Mary Harney's so-called "reform programme" has been a sham and a very expensive sham. All of the layers of management in the HSE are still in place and on top of them we now have management consultants and spin doctors whose exorbitant wages are in stark contrast to the frontline workers who are being asked to pay the price. Apparently we need these gurus more than we need a vaccine for cervical cancer that can save lives.
A culture of greed has been transplanted into our health service, in accordance with PD ideology with spineless Fianna Fáil and Green Party collusion and, even with the demise of the PDs, they haven't the courage to eradicate it. The intention to plough ahead with co-located private hospitals on public sites, the growing privatisation of Home Care Packages and care of the elderly, the salaries agreed in the new Consultants' contracts, are all evidence that the Government has no intention of abandoning the path they are on despite the failure to reach any of their own targets on extra beds, care in the community and an end to chaos in A & E departments.

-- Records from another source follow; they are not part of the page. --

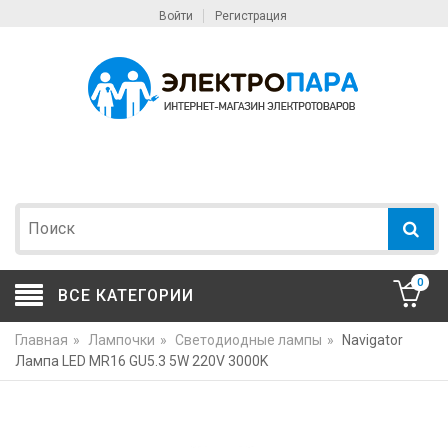
Войти
Регистрация
0
ВСЕ КАТЕГОРИИ
Главная
»
Лампочки
»
Светодиодные лампы
»
Navigator
Лампа LED MR16 GU5.3 5W 220V 3000K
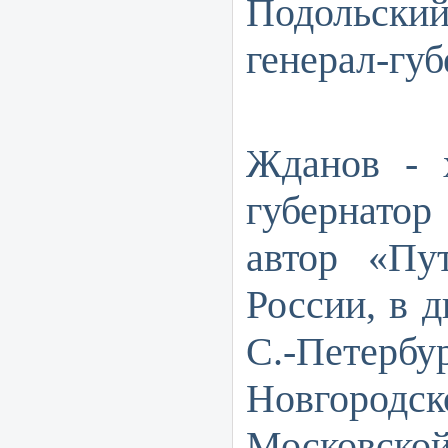
Подольск
генерал-губе
Михаи
Жданов - х
губернат
автор «Пу
России, в д
С.-Петербур
Новгород
Московской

Instead, the same old system will be pared back with over €1 billion to be taken out of the planned spend for 2009. The size of the hole in the budget is so big that patient services will be severely cut and waiting times will grow. The predicted rise in unemployment will result in more people qualifying for a medical card and less money coming from the health levy. It is estimated that this will cost the health budget €200 million. Health insurance income to hospitals will undoubtedly drop significantly as well.

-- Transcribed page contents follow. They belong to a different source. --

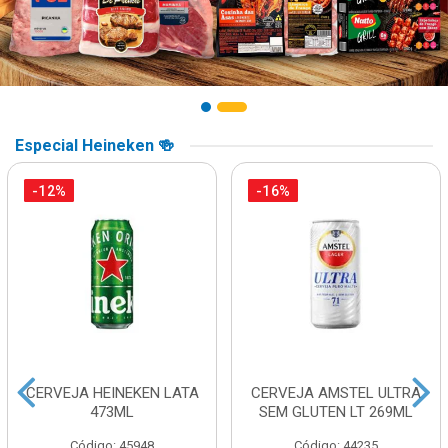
Especial Heineken 🍻
-12%
-16%
CERVEJA HEINEKEN LATA
CERVEJA AMSTEL ULTRA
473ML
SEM GLUTEN LT 269ML
Código: 45948
Código: 44235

The Labour Party has consistently highlighted the madness of focusing on fiscal control in isolation while the loss of jobs is blighting people's lives as well as costing the exchequer substantial amounts in tax foregone, social welfare payments and spending power. It is going to cost the Health budget several hundred million as well, not to mention the adverse health effects associated with unemployment and worry about paying bills.
Side by side with this huge cut back in spending they have the sheer effrontery to tell us that they are ploughing ahead with "reconfiguring" hospitals around the country, cutting back services in places like Nenagh and Ennis and Mallow and Bantry and Sligo and Monaghan and Louth, in the South-East and here in the Midlands; but that we needn't worry because we are all going to end up with better services if we only have faith! Who are they trying to fool? Smaller hospitals have a vital role to play that is both economically good value and a great service to local communities. They are willing to engage in change but they cannot be used as a smokescreen for saving money.
The longer the current Government stays in office, the longer the Irish people have to tolerate a failed model of organising Health Services whose failure is becoming more and more evident as cutbacks bite. Only a new model and a new Government can change that.